Em diversas obras literárias envolvendo personagens indígenas o uso de Jurema é descrito, como nas obra de José de Alencar.
"Guerreiro branco, Iracema é filha do Pajé e guarda o segredo da Jurema. O guerreiro que possuísse a virgem de Tupã morreria (p.109)".
"A virgem de Tupã guarda os sonhos da Jurema que são doces e saborosos! (p.141)".
Nesta obra, a virgem é detentora do segredo de Jurema, planta do saber secreto xamânico que é servida como libação onírica aos guerreiros tabajaras.
Ao se apaixonar pelo guerreiro português Martim, Iracema trai o segredo de Jurema entregando para um branco o "licor de Tupã" e a "flor de seu corpo". A índia foge para uma aldeia rival junto com seu amado durante uma cerimônia de Jurema em sua tribo, na qual seria responsável, com o pajé, seu pai, pela distribuição da bebida sagrada. Ao final de sua trajetória Iracema vê sua tribo dizimada pela tribo aliada dos portugueses, mas segue seu esposo e gera um mestiço em seu ventre.
O uso da Jurema sofreu muitas modificações e diminuiu gradativamente com o passar do tempo. Este ritual é exclusivamente brasileiro, especificamente pernambucano, sendo realizado pela comunidade indígena Atikum-Umã que vive na serra de Umã no interior do estado.
Enquanto na Europa as plantas alucinógenas foram usadas para práticas de feitiçaria e adivinhações, no Brasil o consumo de espécies alucinógenas usadas em rituais indígenas, deu origem ao desenvolvimento de diversos cultos e religiões. Pode-se observar que o consumo de plantas brasileiras levava as alucinações visuais e as solanáceas a alucinações sensitivas.

TRISTÃO e ISOLDA: Na Europa da Idade Média e do Renascimento, os cultos praticados por feiticeiras e mágicos estavam intimamente ligados ao consumo de beladona (Atropa belladona), meimendro (Hyosciamus niger) e mandrágora (Mandragora officinarum). Estes alcalóides inibem a ação da acetilcolina no organismo. Em doses altas promovem estimulação seguida de depressão. Em doses baixas diminuem a secreção salivar, brônquica e a sudorese. Os alcalóides tropânicos, dependendo da dose, levam às alucinações percebidas como realidade pelo sujeito, que pode conversar com pessoas ausentes e ver objetos ou animais que não existem.
Aos frutos dessa planta, também chamado de maçã do amor, creditava-se a fecundidade, daí a razão do título "A Mandrágora", uma famosa peça de teatro escrita pelo italiano Nicolau Maquiavel.
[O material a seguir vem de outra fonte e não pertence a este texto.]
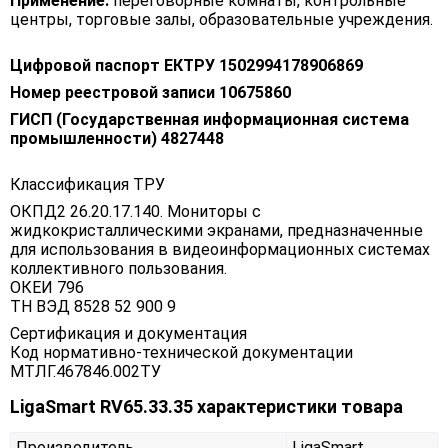
Применение:
переговорные комнаты, контрольные
центры, торговые залы, образовательные учреждения.
Цифровой паспорт ЕКТРУ 1502994178906869
Номер реестровой записи 10675860
ГИСП (Государственная информационная система
промышленности) 4827448
Классификация ТРУ
ОКПД2 26.20.17.140. Мониторы с
жидкокристаллическими экранами, предназначенные
для использования в видеоинформационных системах
коллективного пользования.
ОКЕИ 796
ТН ВЭД 8528 52 900 9
Сертификация и документация
Код нормативно-технической документации
МТЛГ.467846.002ТУ
LigaSmart RV65.33.35 характеристики товара
Производитель
LigaSmart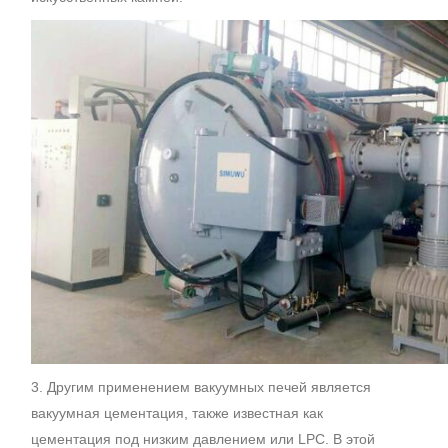
3. Другим применением вакуумных печей является
вакуумная цементация, также известная как
цементация под низким давлением или LPC. В этой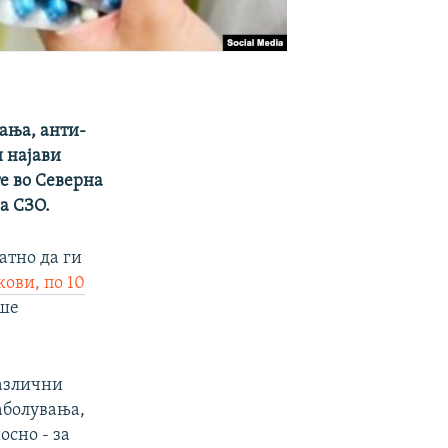
вања, анти-
и најави
е во Северна
на СЗО.
атно да ги
кови, по 10
ше
различни
аболувања,
осно - за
A idéia de que a mandrágora tornava fecundas as mulheres estéreis se espalhou de tal forma, que os charlatães da Idade Média procuravam preparar qualquer coisa para uso das supersticiosas. Em torno deste tema gira a história da peça teatral de Maquiavel. Em outras obras, como na lenda romântica celta "Tristão e Isolda", o amor nasce após o consumo de uma poção preparada a partir destas três solanáceas.
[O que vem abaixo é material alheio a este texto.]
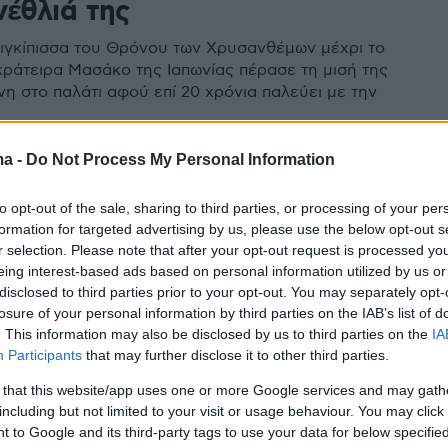
νέθλιά της
ιγκίπισσα του Θρόνου των Χρυσανθέμων μέχρι το
κράτειρα Μασάκο της Ιαπωνίας πέρασε τη μισή της
νη στο παλάτι αφού επί 20 χρόνια παλεύει με την
ma -
Do Not Process My Personal Information
36
αυτοκράτειρα Μασάκο: Η μάχη
to opt-out of the sale, sharing to third parties, or processing of your per
formation for targeted advertising by us, please use the below opt-out s
κατάθλιψη και ο διάδοχος που
r selection. Please note that after your opt-out request is processed y
ννήθηκε ποτέ
eing interest-based ads based on personal information utilized by us or
disclosed to third parties prior to your opt-out. You may separately opt-
losure of your personal information by third parties on the IAB’s list of
α η 55χρονη «θλιμμένη πριγκίπισσα» απείχε από την
. This information may also be disclosed by us to third parties on the
IA
 - Με κατάθλιψη και διαταραχή προσαρμογής έχει
Participants
that may further disclose it to other third parties.
η σύζυγος του νέου αυτοκράτορα της Ιαπωνίας
 that this website/app uses one or more Google services and may gath
including but not limited to your visit or usage behaviour. You may click 
 to Google and its third-party tags to use your data for below specifi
A Mandrágora tornou-se famosa na magia e na bruxaria devido aos seus efeitos narcóticos e pela forma estranha de sua raiz, cujo aspecto ramificado e contorcido se assemelha ao corpo humano, fato que colaborou para seu consumo. De acordo com a Teoria da Assinatura dos Corpos de Paracelso, estas raízes fariam bem para alma e para a saúde do corpo, devido a sua forma antropomórfica.
A coleta da mandrágora era envolta de mistérios e crenças. Segundo a lenda, a mandrágora crescia perto dos patíbulos sobre a baba dos enforcados. Uma das crenças admitia que a planta emitia gritos quando era arrancada da terra, e era capaz de enlouquecer quem a arrancasse. Uma das maneiras de obtê-la era prender a raiz na coleira de um cão faminto e açoitar o animal. Este, ao tentar a fuga arrancava a raiz e caía morto.
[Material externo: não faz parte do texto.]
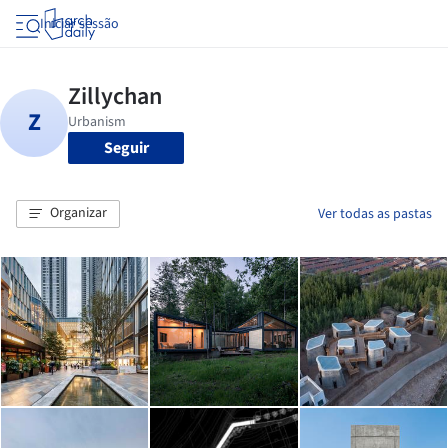
Iniciar sessão
Seguir
Organizar
Ver todas as pastas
Na obra "Romeu e Julieta" de Shakespeare a coleta da mandrágora também é descrita:
"... com cheiros repugnantes e guinchos como mandrágoras arrancadas da terra que mortais ouvindo-os, enlouquecem". Romeu e Julieta, Shakespeare

Para Tristão e Isolda, estes tomam a bebida do amor, mas não conhecerão a alegria sem a dor: a droga foi e sempre será um espelho de duas faces.
Há também de se comparar Tristão e Isolda e Iracema, que nestas duas produções literárias mantêm entre si uma relação de intertextualidade. A segunda traz consigo as marcas da cultura da cortesia amorosa da primeira.
As duas obras se estruturam a partir da dicotomia amor proibido & paixão + infelicidade & destino. Ambas constituem-se por meio dos requintes da idealização.

Nas duas narrativas o amor é concebido como agente de subversão, e a paixão é o entusiasmo da impossibilidade de o amor triunfar, é esta impossibilidade e exigência de administrar o amor que parecem dar vida a toda trama e fugacidade. Esta perspectiva ajuda-nos a penetrar no conteúdo da tópica literária do “amor cortês” para verificar como ela adentra em nosso movimento romântico, mais especificamente em Iracema, e de que forma Alencar se apropria dela para dar sentido próprio à sua obra indianista – obra que fascina por sua singularidade e pela carismática atuação da heroína no desdobramento da intriga amorosa. A morte não é platônica tal qual ocorre na lírica trovadoresca: morre-se “realmente” – fisicamente – um pelo outro em decorrência das peripécias diversas. Nas duas obras há a busca e o uso dos prazeres como elementos indispensáveis a concretizar o ato amoroso. Erotismo e sexualidade são as duas faces da mesma moeda, uma face está ligada indissoluvelmente à outra, por isso elas se completam; porém, restringindo a analogia para as relações entre um casal, cada face do jogo amoroso (revestido de maior ou menor carga do erotismo e da sexualidade) tem características peculiares. A sexualidade objetiva a reprodução, no entanto, esta reprodução não ocorre de modo aleatório: existem dispositivos de caráter político, econômico, jurídico e social que se empenham em controlá-la por meio de mecanismos reguladores.
O relacionamento amoroso preenche funções psicológicas importantes. Por meio dele, o eu e o outro passam a conhecer as incertezas e os problemas que atingem o sexo oposto; por conseguinte, começam a se conhecer melhor. Com o convívio, definem sua própria identidade, e logo, o relacionamento ardente entre os dois será plena liberdade redentora, cantará o amor e ambos se tornarão servos um do outro. Assim, em Iracema e em Tristão e Isolda, o amor nasce de uma ação involuntária que o livre arbítrio transforma em ação voluntária. Essa é uma condição necessária ao ato que transforma a servidão em liberdade.